Liu attributes this to China’s academia shifting from a passive actor purely focused on research to active participants in the country’s ambitions for global technology leadership.
“Chinese universities were rather disconnected around twenty years ago, but today they have seamlessly integrated and caught up with the rest of the world in terms of advanced research publications,” he explains. “There was also a realisation that academia should work together with industry to really deploy real-world systems and have their work integrated into industry products.”
“That’s why in recent years, you see Chinese universities becoming actively involved in industry product development and you’ll see many university professors serving as advisors, CEOs, or chief scientists in the private sector.”
A future shaped by the edge
Eight years ago, Chinese premier Xi Jinping told the first meeting of the country’s Central Cyberspace Commission that “information mastery has become an important symbol of national soft power and competitiveness” and that it was imperative for China to “strengthen independent innovation in core technologies and infrastructure construction”. In 2022, it appears that the country’s technology industry has made significant strides towards realising those ambitions.
And there are signs that it will continue to rapidly advance.

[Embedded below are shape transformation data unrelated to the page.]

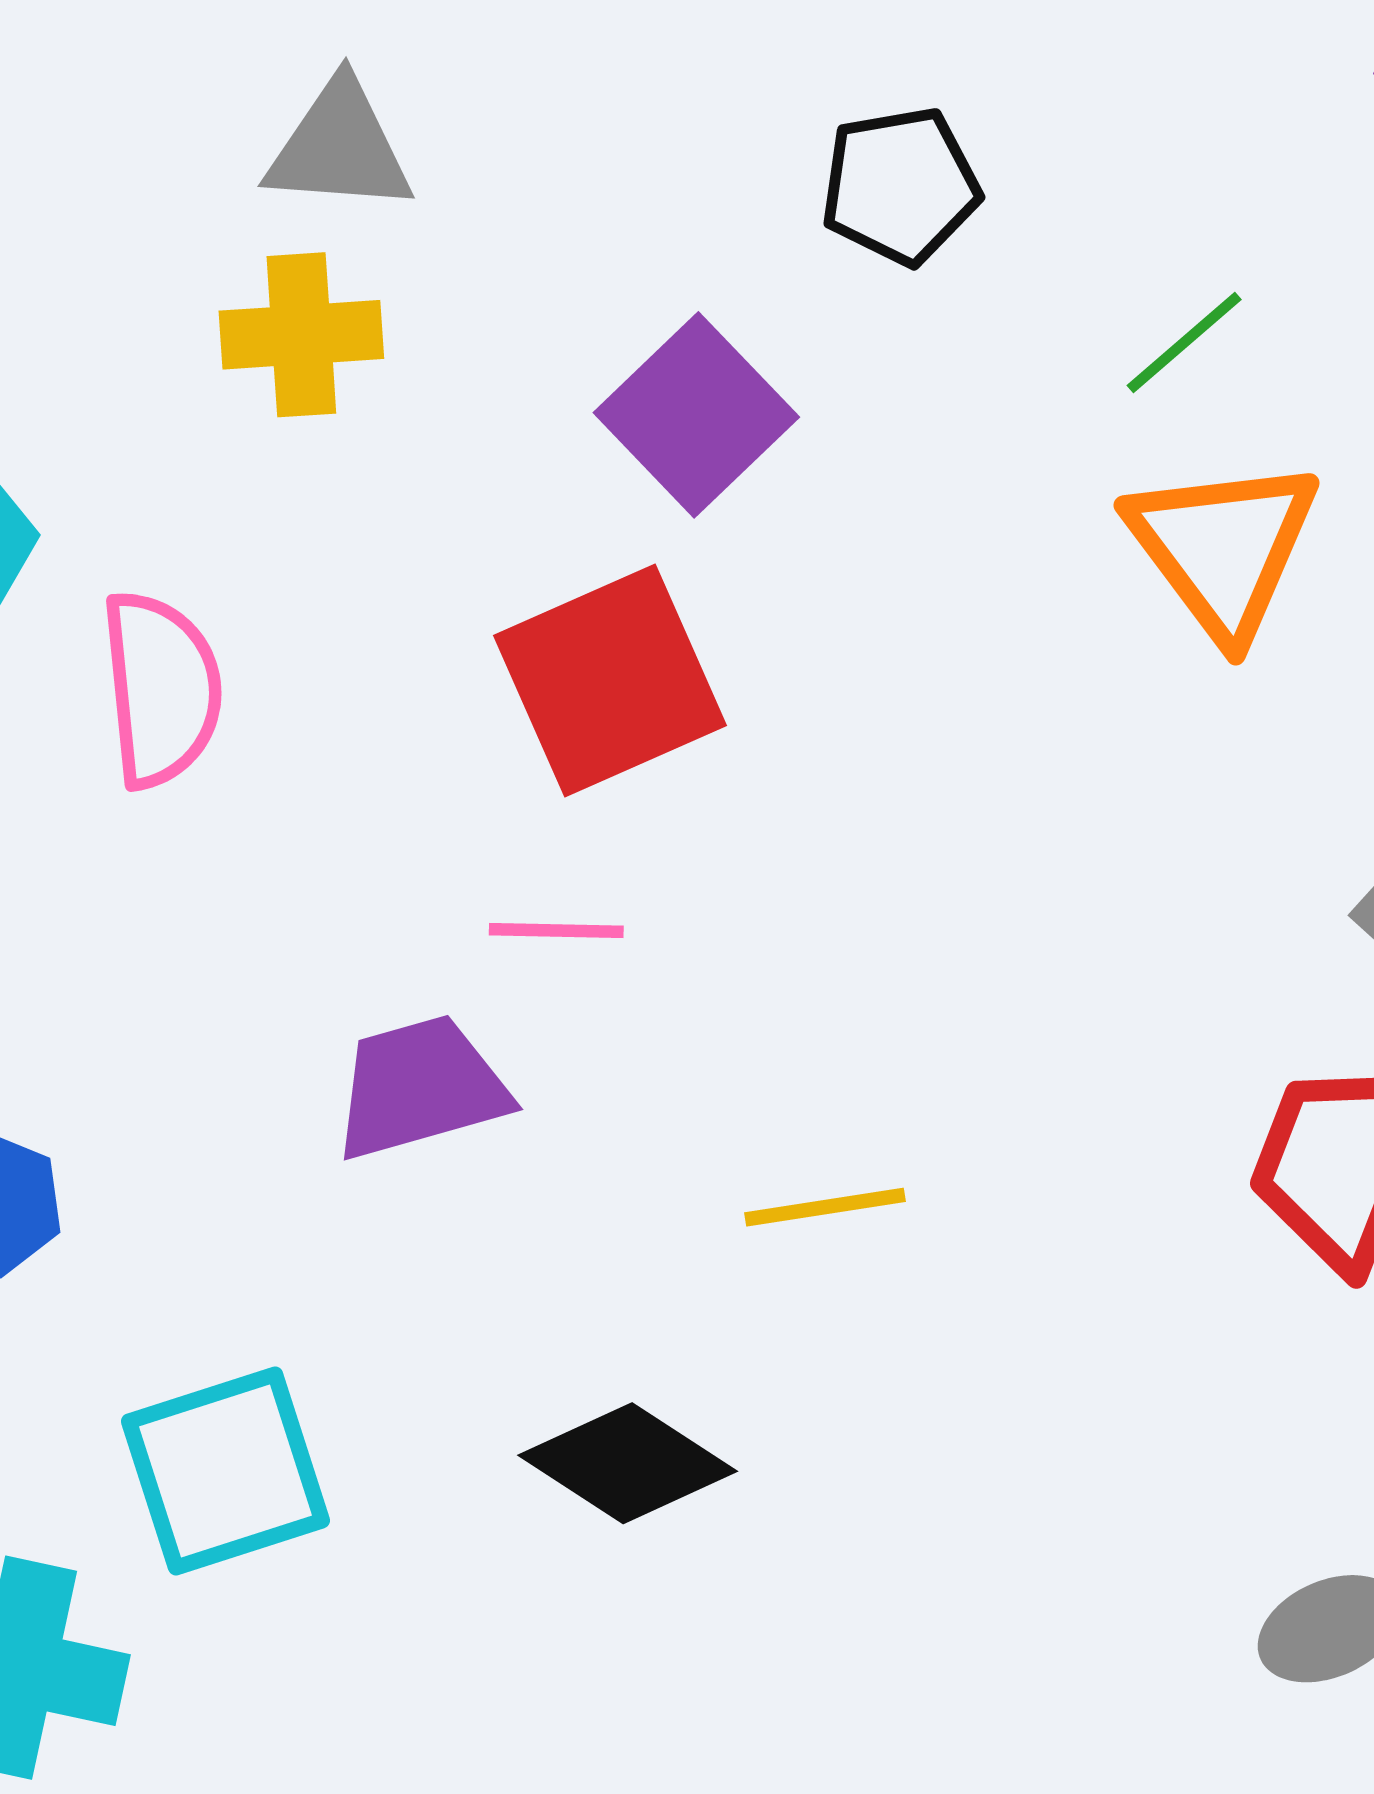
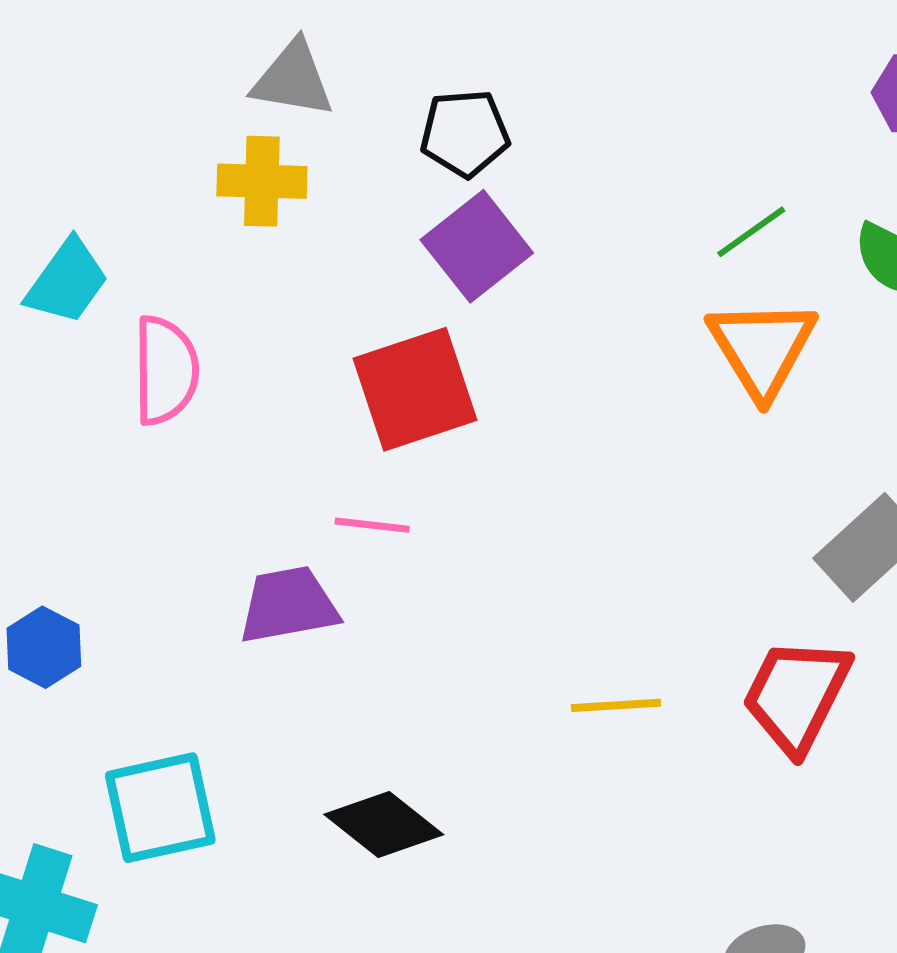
black pentagon: (900, 186) -> (465, 133), moved
yellow line: (825, 1207) -> (616, 705), moved

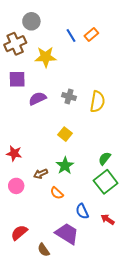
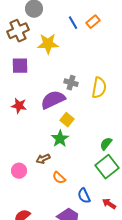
purple semicircle: (37, 99) -> (53, 100), moved, size x1.4
red star: (14, 153) -> (19, 106), moved
green star: (65, 166) -> (60, 139), moved

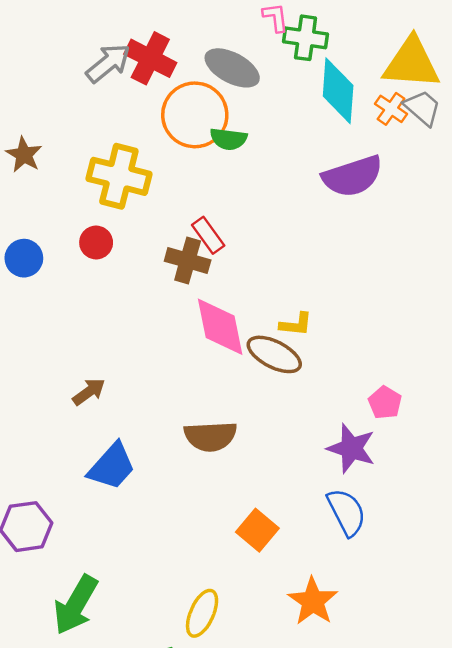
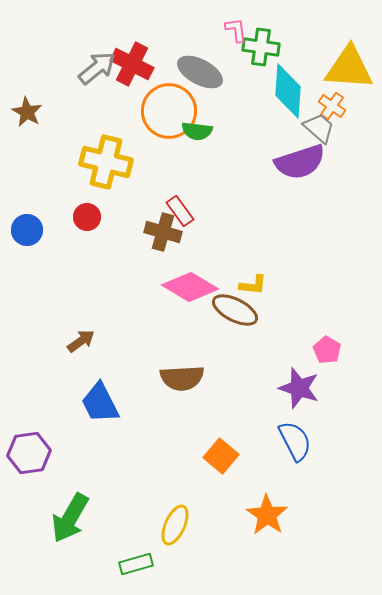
gray trapezoid: (422, 108) -> (319, 128), moved
brown star: (24, 155) -> (27, 112), moved
pink diamond: (220, 327) -> (190, 287), turned -48
blue trapezoid: (112, 466) -> (100, 403), turned 111

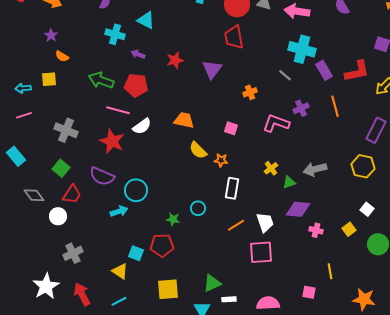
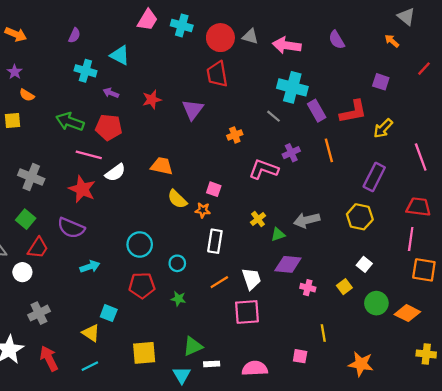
pink square: (231, 128) -> (214, 189), moved
cyan circle: (136, 190) -> (140, 244), moved
green star: (173, 219) -> (178, 299), moved
red pentagon: (162, 245) -> (142, 285), moved

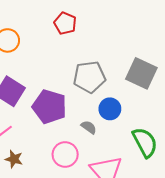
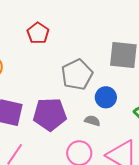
red pentagon: (65, 23) -> (38, 33), turned 30

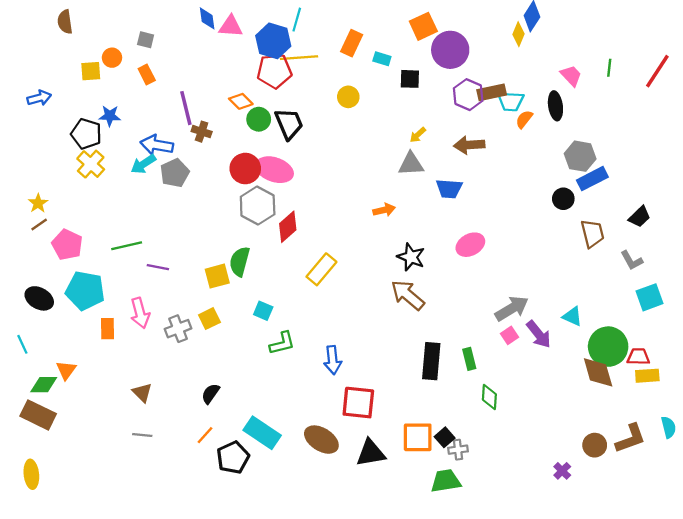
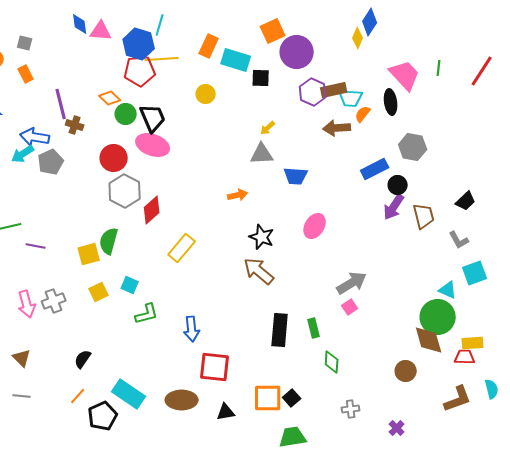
cyan rectangle: (382, 59) -> (236, 60), size x1.8
pink trapezoid: (571, 76) -> (405, 75), size x1.6
brown arrow: (469, 145) -> (337, 128), moved
pink ellipse: (274, 170) -> (153, 145), moved
blue rectangle: (592, 179) -> (375, 169), moved
pink ellipse: (470, 245) -> (315, 226), turned -30
pink arrow: (140, 313) -> (27, 304), moved
cyan triangle: (572, 316) -> (448, 290), moved
yellow square: (209, 319) -> (99, 292), moved
purple arrow: (539, 334) -> (394, 207), moved, turned 72
red trapezoid: (638, 357) -> (465, 357), moved
brown ellipse: (321, 440) -> (182, 400), turned -32
brown circle: (595, 445) -> (406, 371), moved
gray cross: (458, 450) -> (351, 409), moved
black triangle: (371, 453) -> (226, 412), size x0.7

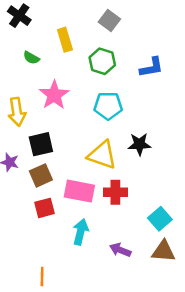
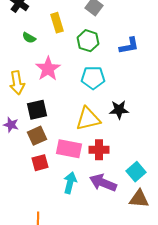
yellow triangle: (102, 155) -> (88, 119), turned -32
purple arrow: (120, 250) -> (103, 183), moved, size x1.5

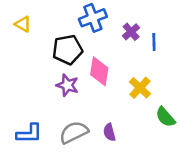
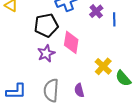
purple star: (67, 85) -> (46, 53), turned 30
yellow cross: (140, 88) -> (103, 66), moved
gray semicircle: (74, 132) -> (51, 90), turned -60

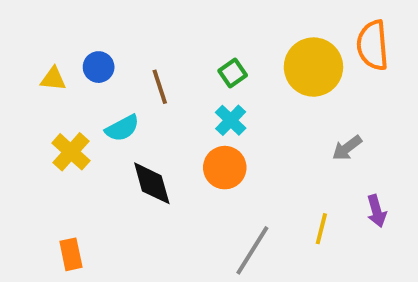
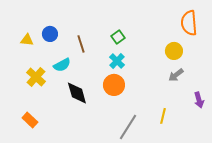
yellow circle: (313, 67) -> (174, 51), moved, size x0.6
purple arrow: (377, 211) -> (199, 100), moved
orange rectangle: (71, 254) -> (30, 120), moved, turned -35

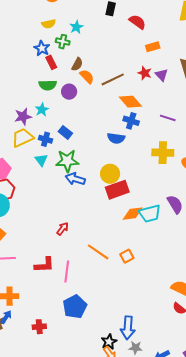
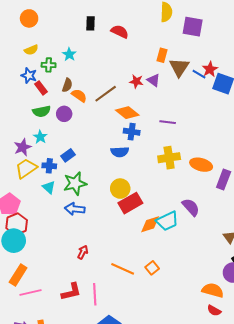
cyan star: (76, 27) -> (69, 54), moved
orange rectangle: (153, 47) -> (162, 55), moved, turned -48
blue rectangle: (65, 132) -> (68, 155), turned -64
blue arrow: (75, 179) -> (75, 209), moved

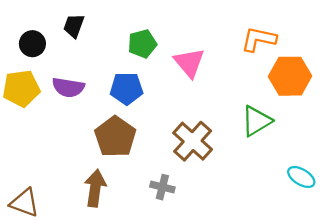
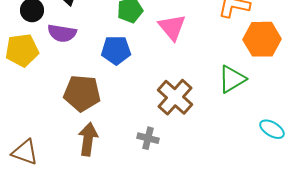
purple semicircle: (68, 87) -> (62, 33), moved
brown pentagon: (115, 137) -> (82, 93), moved, turned -30

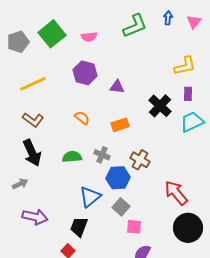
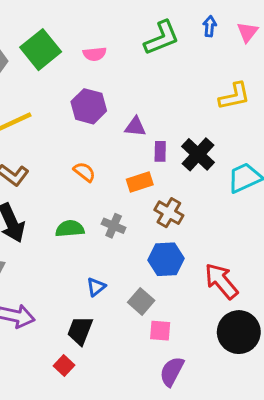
purple rectangle: (188, 94) -> (160, 151), moved
brown cross: (140, 160) -> (169, 213), moved
blue hexagon: (118, 178) -> (166, 259), moved
blue triangle: (90, 197) -> (96, 287), size x0.6

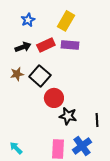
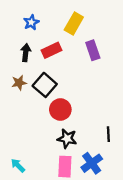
purple rectangle: (70, 45) -> (93, 50), moved, turned 66
black arrow: (23, 47) -> (26, 53), turned -63
black star: (68, 116) -> (67, 139), moved

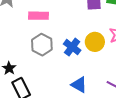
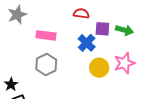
blue cross: (72, 47) -> (87, 43), moved

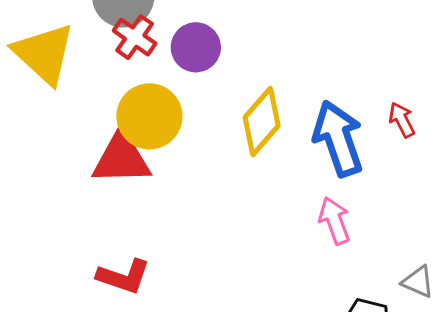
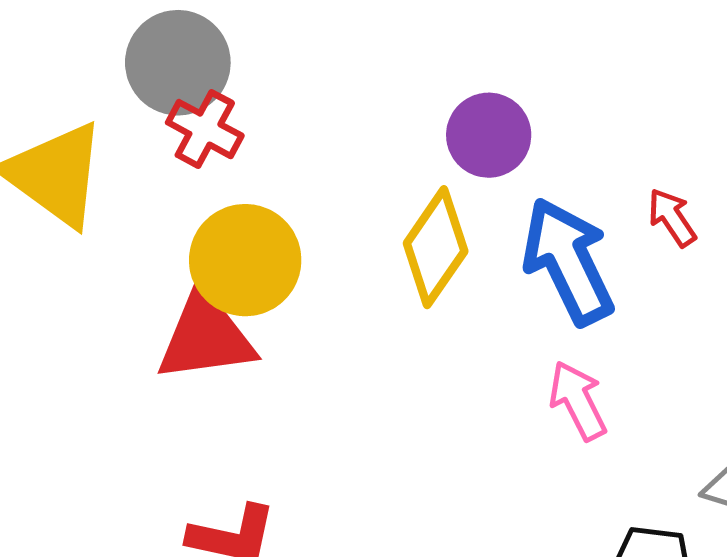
purple circle: (196, 47) -> (489, 135), moved

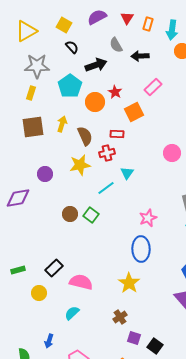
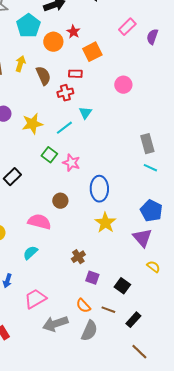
pink rectangle: (153, 87) -> (127, 27), moved
pink circle: (172, 153) -> (123, 85), moved
yellow star: (80, 165) -> (32, 124), moved
brown circle: (70, 214) -> (60, 201), moved
pink star: (148, 218) -> (71, 163), moved, turned -30
black rectangle: (54, 268) -> (12, 177), moved
yellow star: (129, 283) -> (105, 223), moved
black square: (155, 346) -> (122, 286), moved

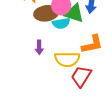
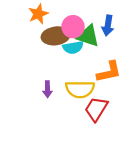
purple arrow: (39, 47) -> (48, 89), moved

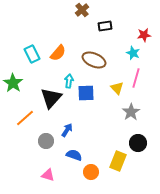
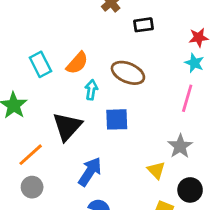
cyan star: (133, 53) -> (194, 63), moved
cyan arrow: (69, 81) -> (91, 90), moved
yellow triangle: (117, 88) -> (156, 170), moved
blue arrow: (67, 130) -> (90, 172), size x1.5
gray circle: (46, 141) -> (32, 187), moved

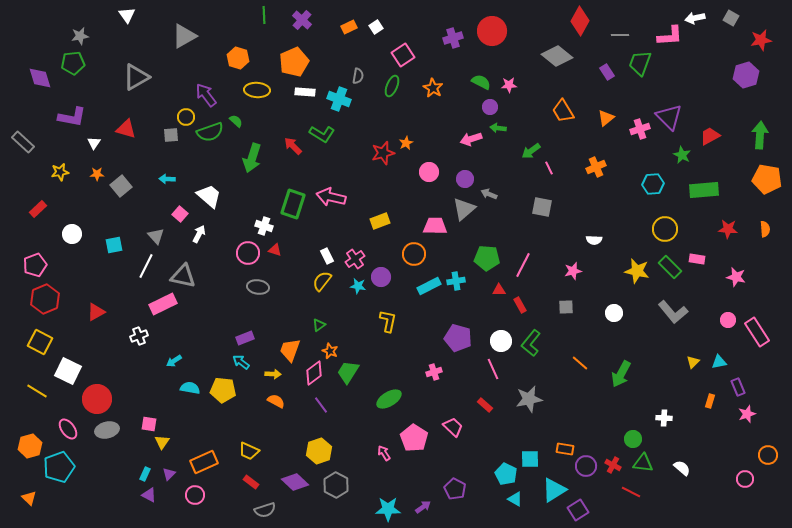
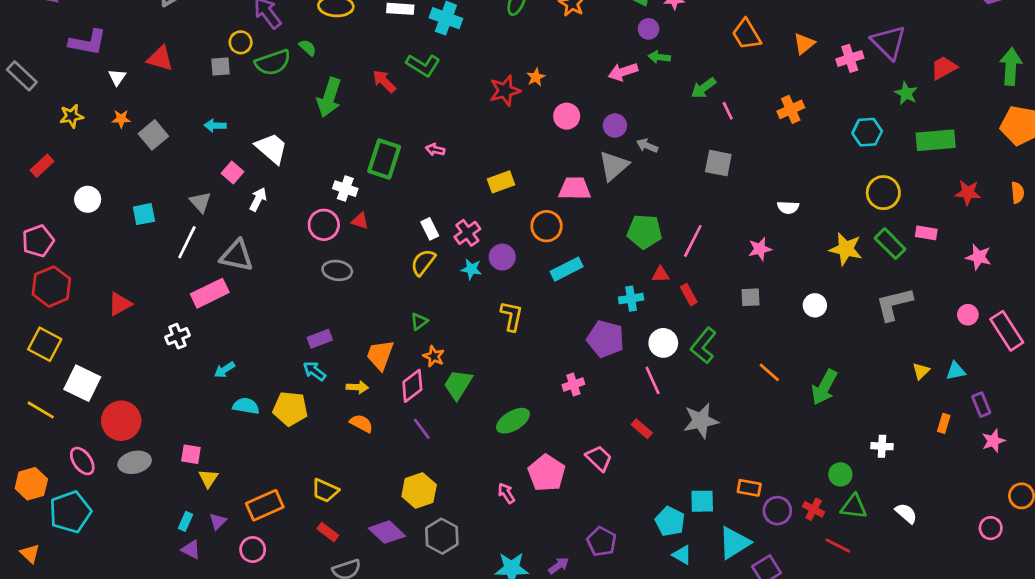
pink arrow: (331, 197) -> (435, 150), size x0.5
cyan cross: (456, 281) -> (631, 299), moved
gray L-shape: (673, 312) -> (894, 304), turned 116

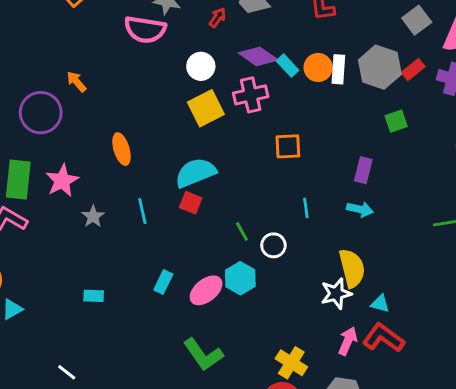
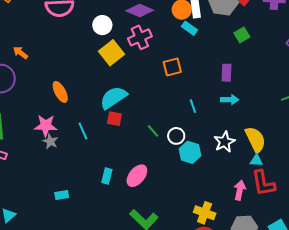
cyan rectangle: (288, 66) -> (190, 28), moved
pink star: (62, 181) -> (46, 126), moved, turned -30
yellow semicircle: (352, 268) -> (255, 139), moved
cyan hexagon: (240, 278) -> (190, 152), moved
white star: (336, 294) -> (225, 142), moved
red L-shape: (383, 338) -> (263, 183), turned -124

The state news agency Xinhua recently announced that the government will “accelerate the construction of major new infrastructure projects” that include 5G deployments, off the back of a period of economic recovery.
Looking ahead, the Linux Foundation forecasts that 38% of the global infrastructure for edge computing will be in the Asia Pacific by 2028, with countries such as China, Japan and South Korea predicted to be significant players in its adoption across the region. Western European states are also predicted to be major contributors with 29% of global edge infrastructure, while the US will have a 21% share, according to the report.
Spalding warns that China’s dominance in edge computing technologies and 5G has worrying implications for the rest of the world. State surveillance is a significant driver for edge computing in China, he believes. "They already use a lot of cameras at the edge for their surveillance state," he explains. "Those cameras need to be powered by AI, and that AI needs to be powered by edge processing."
Given China's head start in 5G and edge, its culture of surveillance could set the direction for the technology's evolution. Western companies such as Meta, Apple, Netflix and Google shaped the global digital economy by establishing norms for the use of personal data to target advertising, he explains. Now, he predicts, Chinese corporations like Alibaba, Baidu, Huawei and ZTE are shaping the future direction of surveillance technologies underpinned by edge computing.
“What does that mean from a national security perspective when you have technologies that are designed to support a surveillance state and to basically diminish the ideas of individual liberty, privacy and the rule of law?” he says. “These are the tools that are going to proliferate into other economies and other societies and certainly they're going to be adopted by countries like Russia and Iran and North Korea.”
“But increasingly, there are also going into democracies to help those governments control their populations. That's really, I think, the danger.”